Wind power prediction is an important research topic in the wind power industry and many prediction algorithms have recently been studied for the sake of achieving the goal of improving the accuracy of short-term forecasting in an effective way. To tackle the issue of generating a huge transition matrix in the traditional Markov model, this paper introduces a real-time forecasting method that reduces the required calculation time and memory space without compromising the prediction accuracy of the original model. This method is capable of obtaining the state probability interval distribution for the next moment through real-time calculation while preserving the accuracy of the original model. Furthermore, the proposed Markov-based Back Propagation (BP) neural network was optimized using the Particle Swarm Optimization (PSO) algorithm in order to effectively improve the prediction approach with an improved PSO-BP neural network. Compared with traditional methods, the computing time of our improved algorithm increases linearly, instead of growing exponentially. Additionally, the optimized Markov-based PSO-BP neural network produced a better predictive effect.
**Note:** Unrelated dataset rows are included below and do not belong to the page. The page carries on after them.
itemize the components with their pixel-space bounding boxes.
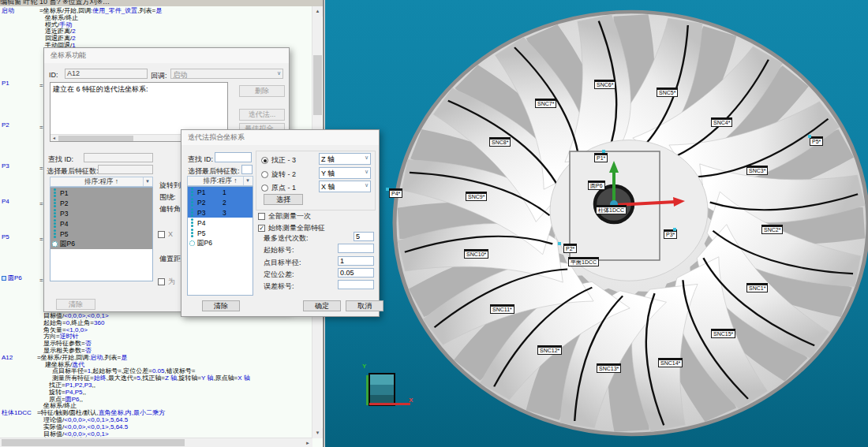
cad-label-SNC3[interactable]: SNC3* (746, 167, 768, 175)
sort-header-2[interactable]: 排序:程序 ↑ ▼ (187, 176, 253, 186)
scroll-down-icon[interactable]: ▼ (312, 428, 323, 438)
feature-list-2[interactable]: P11P22P33P4P5圆P6 (187, 186, 253, 296)
cad-label-SNC5[interactable]: SNC5* (657, 89, 678, 97)
radio-原点 - 1[interactable]: 原点 - 1 (261, 183, 296, 193)
delete-button[interactable]: 删除 (239, 85, 285, 97)
list-item-圆P6[interactable]: 圆P6 (51, 239, 152, 249)
checkbox-全部测量一次[interactable]: 全部测量一次 (258, 211, 311, 222)
list-item-P4[interactable]: P4 (51, 218, 152, 229)
list-item-P1[interactable]: P11 (188, 187, 253, 197)
iterate-button[interactable]: 迭代法... (239, 109, 285, 121)
code-line[interactable]: 目标值/<0,0,0>,<0,0,1> (0, 430, 312, 438)
code-line[interactable]: A12=坐标系/开始,回调:启动,列表=是 (0, 354, 312, 361)
code-line[interactable]: 启动=坐标系/开始,回调:使用_零件_设置,列表=是 (0, 7, 312, 14)
cad-label-圆P6[interactable]: 圆P6 (588, 182, 605, 190)
impeller-model[interactable] (325, 0, 868, 447)
field-input-0[interactable]: 5 (354, 232, 374, 241)
field-input-2[interactable]: 1 (338, 256, 374, 266)
field-input-3[interactable]: 0.05 (338, 268, 374, 278)
sort-dropdown-icon[interactable]: ▼ (243, 177, 252, 185)
cad-label-SNC7[interactable]: SNC7* (535, 100, 556, 108)
fragment-for-checkbox[interactable]: 为 (158, 277, 175, 287)
cad-label-SNC8[interactable]: SNC8* (489, 139, 511, 147)
dialog-iterative-alignment[interactable]: 迭代法拟合坐标系 查找 ID: 选择最后特征数: 排序:程序 ↑ ▼ P11P2… (181, 129, 380, 317)
last-features-input[interactable] (98, 165, 153, 174)
code-line[interactable]: 柱体1DCC=特征/触测/圆柱/默认,直角坐标,内,最小二乘方 (0, 409, 312, 416)
cad-label-P5[interactable]: P5* (810, 138, 823, 146)
cad-label-SNC4[interactable]: SNC4* (711, 119, 732, 127)
code-line[interactable]: 点目标半径=1,起始标号=,定位公差=0.05,错误标号= (0, 367, 312, 374)
axis-dropdown-X 轴[interactable]: X 轴∨ (319, 181, 371, 192)
code-line[interactable]: 原点=圆P6,, (0, 396, 312, 403)
cad-label-SNC13[interactable]: SNC13* (597, 365, 621, 373)
sort-header[interactable]: 排序:程序 ↑ ▼ (50, 177, 153, 187)
cad-label-SNC10[interactable]: SNC10* (464, 251, 488, 259)
id-field[interactable]: A12 (65, 69, 148, 79)
list-item-P3[interactable]: P3 (51, 208, 152, 218)
scroll-up-icon[interactable]: ▲ (312, 6, 323, 17)
radio-找正 - 3[interactable]: 找正 - 3 (261, 155, 296, 166)
cad-label-SNC2[interactable]: SNC2* (761, 226, 783, 234)
code-line[interactable]: 显示相关参数=否 (0, 347, 312, 354)
code-line[interactable]: 理论值/<0,0,0>,<0,0,1>,5,64.5 (0, 416, 312, 423)
cad-label-SNC1[interactable]: SNC1* (746, 285, 768, 292)
clear-button-dialog1[interactable]: 清除 (56, 299, 95, 310)
checkbox-始终测量全部特征[interactable]: ✓始终测量全部特征 (258, 223, 325, 233)
cad-label-SNC14[interactable]: SNC14* (658, 359, 683, 367)
field-input-1[interactable] (338, 244, 374, 253)
clear-button-dialog2[interactable]: 清除 (202, 300, 240, 311)
fragment-x-checkbox[interactable]: X (158, 230, 173, 238)
select-button[interactable]: 选择 (264, 194, 303, 205)
find-id-input-2[interactable] (215, 152, 252, 162)
code-line[interactable]: 显示特征参数=否 (0, 340, 312, 347)
code-line[interactable]: 坐标系/终止 (0, 402, 312, 409)
radio-icon[interactable] (261, 157, 268, 164)
code-line[interactable]: 旋转=P4,P5,, (0, 389, 312, 396)
code-line[interactable]: 坐标系/终止 (0, 14, 312, 21)
list-item-圆P6[interactable]: 圆P6 (188, 238, 253, 248)
code-line[interactable]: 建坐标系/迭代 (0, 361, 312, 368)
feature-list-1[interactable]: P1P2P3P4P5圆P6 (50, 187, 153, 281)
list-item-P2[interactable]: P2 (51, 198, 152, 208)
radio-icon[interactable] (261, 184, 268, 192)
sort-dropdown-icon[interactable]: ▼ (143, 177, 152, 186)
radio-icon[interactable] (261, 171, 268, 178)
checkbox-icon[interactable] (158, 231, 165, 238)
checkbox-icon[interactable]: ✓ (258, 225, 265, 232)
list-item-P5[interactable]: P5 (188, 228, 253, 238)
code-line[interactable]: 角矢量=<1,0,0> (0, 326, 312, 333)
checkbox-icon[interactable] (258, 213, 265, 220)
code-line[interactable]: 方向=逆时针 (0, 333, 312, 340)
cad-label-P1[interactable]: P1* (594, 155, 608, 162)
checkbox-icon[interactable] (158, 278, 165, 285)
graphics-3d-view[interactable]: P1*圆P6柱体1DCCP3*P2*平面1DCCSNC6*SNC5*SNC7*S… (325, 0, 868, 447)
list-item-P3[interactable]: P33 (188, 207, 253, 218)
scroll-left-icon[interactable]: ◄ (51, 135, 58, 141)
axis-dropdown-Z 轴[interactable]: Z 轴∨ (319, 153, 371, 165)
list-item-P2[interactable]: P22 (188, 197, 253, 207)
cad-label-SNC6[interactable]: SNC6* (594, 81, 615, 89)
axis-dropdown-Y 轴[interactable]: Y 轴∨ (319, 167, 371, 179)
cad-label-P3[interactable]: P3* (664, 231, 677, 239)
description-scroll-thumb[interactable] (58, 136, 133, 141)
last-features-input-2[interactable] (241, 165, 253, 174)
code-line[interactable]: 实际值/<0,0,0>,<0,0,1>,5,64.5 (0, 423, 312, 430)
dialog1-title[interactable]: 坐标系功能 (44, 48, 289, 63)
cad-label-柱体1DCC[interactable]: 柱体1DCC (596, 207, 627, 214)
dialog2-title[interactable]: 迭代法拟合坐标系 (181, 130, 379, 145)
recall-dropdown[interactable]: 启动 ∨ (170, 69, 283, 79)
list-item-P5[interactable]: P5 (51, 229, 152, 239)
scroll-right-icon[interactable]: ► (303, 438, 312, 447)
find-id-input[interactable] (84, 153, 153, 162)
editor-horizontal-scrollbar[interactable]: ► (0, 438, 312, 447)
cad-label-P4[interactable]: P4* (389, 190, 402, 198)
list-item-P1[interactable]: P1 (51, 188, 152, 198)
cad-label-平面1DCC[interactable]: 平面1DCC (568, 259, 599, 266)
code-line[interactable]: 模式/手动 (0, 21, 312, 28)
cad-label-P2[interactable]: P2* (563, 245, 577, 253)
list-item-P4[interactable]: P4 (188, 218, 253, 228)
code-line[interactable]: 找正=P1,P2,P3,, (0, 382, 312, 389)
ok-button[interactable]: 确定 (303, 300, 341, 311)
radio-旋转 - 2[interactable]: 旋转 - 2 (261, 169, 296, 180)
cad-label-SNC12[interactable]: SNC12* (537, 347, 562, 355)
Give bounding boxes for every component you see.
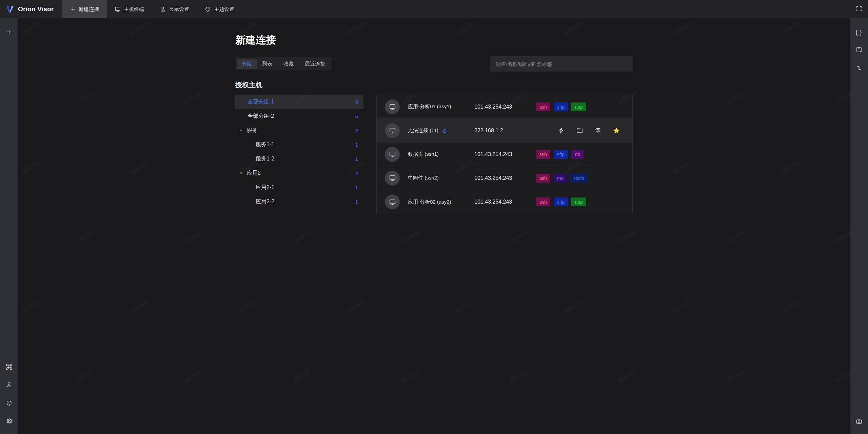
host-tags: sshmqredis: [536, 174, 588, 183]
edit-icon[interactable]: [441, 128, 447, 133]
tag-sftp: sftp: [554, 150, 568, 159]
caret-down-icon[interactable]: ▾: [240, 128, 247, 133]
tree-item[interactable]: ▾ 应用2 4: [235, 166, 363, 180]
tree-item-count: 5: [355, 99, 358, 105]
camera-icon: [856, 418, 862, 426]
host-ip: 101.43.254.243: [474, 199, 536, 205]
tree-item-count: 1: [355, 199, 358, 205]
host-list: 应用-分析01 (asy1) 101.43.254.243 sshsftpapp…: [376, 95, 633, 214]
shortcut-keys-button[interactable]: ⌘: [0, 358, 18, 376]
add-connection-button[interactable]: [0, 23, 18, 41]
tree-item-count: 4: [355, 170, 358, 176]
tree-item-label: 服务1-2: [256, 155, 274, 163]
tab-separator: [278, 61, 278, 66]
tree-item-label: 应用2-1: [256, 184, 274, 191]
host-tags: sshsftpapp: [536, 102, 586, 111]
fullscreen-icon: [856, 5, 862, 13]
tree-item[interactable]: 全部分组-2 5: [235, 109, 363, 123]
monitor-icon: [115, 6, 121, 12]
right-rail: { }: [850, 18, 868, 434]
menu-item-label: 主机终端: [124, 6, 144, 13]
palette-icon: [205, 6, 211, 12]
tree-item[interactable]: ▾ 服务 2: [235, 123, 363, 137]
host-monitor-icon: [385, 147, 400, 162]
tab-1[interactable]: 分组: [237, 59, 257, 69]
tag-ssh: ssh: [536, 197, 550, 206]
tag-db: db: [571, 150, 584, 159]
sort-vertical-icon: [856, 65, 862, 73]
host-tags: sshsftpdb: [536, 150, 584, 159]
tree-item[interactable]: 应用2-2 1: [235, 194, 363, 209]
tree-item[interactable]: 服务1-1 1: [235, 137, 363, 152]
display-settings-button[interactable]: [0, 376, 18, 395]
host-name: 无法连接 (11): [408, 127, 438, 134]
settings-button[interactable]: [0, 413, 18, 431]
fullscreen-button[interactable]: [850, 0, 868, 18]
app-logo[interactable]: Orion Visor: [0, 5, 62, 14]
host-tags: sshsftpapp: [536, 197, 586, 206]
screenshot-button[interactable]: [850, 413, 868, 431]
palette-icon: [6, 400, 12, 408]
tree-item-label: 全部分组-1: [248, 98, 274, 106]
host-row[interactable]: 数据库 (ssh1) 101.43.254.243 sshsftpdb: [377, 143, 632, 166]
host-row[interactable]: 无法连接 (11) 222.168.1.2: [377, 119, 632, 143]
host-name: 应用-分析02 (asy2): [408, 199, 451, 205]
plus-icon: [6, 29, 12, 36]
section-heading: 授权主机: [235, 80, 633, 90]
host-row[interactable]: 应用-分析01 (asy1) 101.43.254.243 sshsftpapp: [377, 95, 632, 119]
tree-item-count: 1: [355, 185, 358, 190]
tag-app: app: [571, 102, 586, 111]
menu-item-monitor[interactable]: 主机终端: [107, 0, 152, 18]
favorite-action-icon[interactable]: [613, 127, 620, 134]
theme-settings-button[interactable]: [0, 395, 18, 413]
host-monitor-icon: [385, 171, 400, 186]
bookmark-doc-button[interactable]: [850, 41, 868, 60]
tag-ssh: ssh: [536, 174, 550, 183]
tree-item[interactable]: 全部分组-1 5: [235, 95, 363, 109]
plus-icon: [70, 6, 76, 12]
tree-item-label: 服务1-1: [256, 141, 274, 148]
host-name: 应用-分析01 (asy1): [408, 103, 451, 110]
stamp-icon: [160, 6, 166, 12]
topbar: Orion Visor 新建连接 主机终端 显示设置 主题设置: [0, 0, 868, 18]
terminal-action-icon[interactable]: [558, 127, 565, 134]
tree-item-count: 1: [355, 142, 358, 148]
orion-visor-logo-icon: [5, 5, 15, 14]
host-ip: 101.43.254.243: [474, 104, 536, 110]
menu-item-palette[interactable]: 主题设置: [197, 0, 242, 18]
menu-item-plus[interactable]: 新建连接: [62, 0, 107, 18]
stamp-icon: [6, 382, 12, 390]
doc-bookmark-icon: [856, 46, 862, 55]
toolbar: 分组 列表 收藏 最近连接: [235, 56, 633, 72]
tag-sftp: sftp: [554, 197, 568, 206]
tree-item-label: 应用2-2: [256, 198, 274, 205]
gear-icon: [6, 418, 13, 427]
tab-3[interactable]: 收藏: [278, 59, 299, 69]
menu-item-label: 显示设置: [169, 6, 189, 13]
menu-item-stamp[interactable]: 显示设置: [152, 0, 197, 18]
left-rail: ⌘: [0, 18, 18, 434]
host-actions: [558, 127, 624, 134]
tree-item[interactable]: 应用2-1 1: [235, 180, 363, 194]
tab-2[interactable]: 列表: [257, 59, 277, 69]
page-title: 新建连接: [235, 33, 633, 47]
command-icon: ⌘: [5, 362, 13, 372]
tag-mq: mq: [554, 174, 567, 183]
host-monitor-icon: [385, 123, 400, 138]
host-row[interactable]: 应用-分析02 (asy2) 101.43.254.243 sshsftpapp: [377, 190, 632, 214]
folder-action-icon[interactable]: [576, 127, 583, 134]
host-ip: 101.43.254.243: [474, 151, 536, 157]
settings-action-icon[interactable]: [594, 127, 601, 134]
tree-item[interactable]: 服务1-2 1: [235, 152, 363, 166]
sort-button[interactable]: [850, 60, 868, 78]
caret-down-icon[interactable]: ▾: [240, 171, 247, 175]
json-view-button[interactable]: { }: [850, 23, 868, 41]
tag-ssh: ssh: [536, 102, 550, 111]
tree-item-count: 1: [355, 156, 358, 162]
search-input[interactable]: [490, 56, 633, 72]
tag-app: app: [571, 197, 586, 206]
group-tree: 全部分组-1 5 全部分组-2 5 ▾ 服务 2 服务1-1 1 服务1-2 1…: [235, 95, 363, 209]
host-row[interactable]: 中间件 (ssh2) 101.43.254.243 sshmqredis: [377, 166, 632, 190]
host-ip: 222.168.1.2: [474, 128, 536, 134]
tab-4[interactable]: 最近连接: [300, 59, 330, 69]
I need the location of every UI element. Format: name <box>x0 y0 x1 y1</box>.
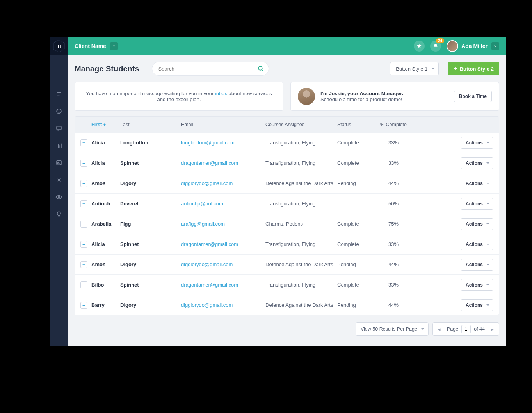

We observed that the Mean Absolute Percentage Error (MAPE) and Mean Absolute Error (MAE) of the prediction model were 12.7% and 179.26, respectively; compared with the existing methods, this model generates more accurate prediction results.

Suggested Citation

  • Chia-Hung Wang & Qigen Zhao & Rong Tian, 2023. "Short-Term Wind Power Prediction Based on a Hybrid Markov-Based PSO-BP Neural Network," Energies, MDPI, vol. 16(11), pages 1-24, May.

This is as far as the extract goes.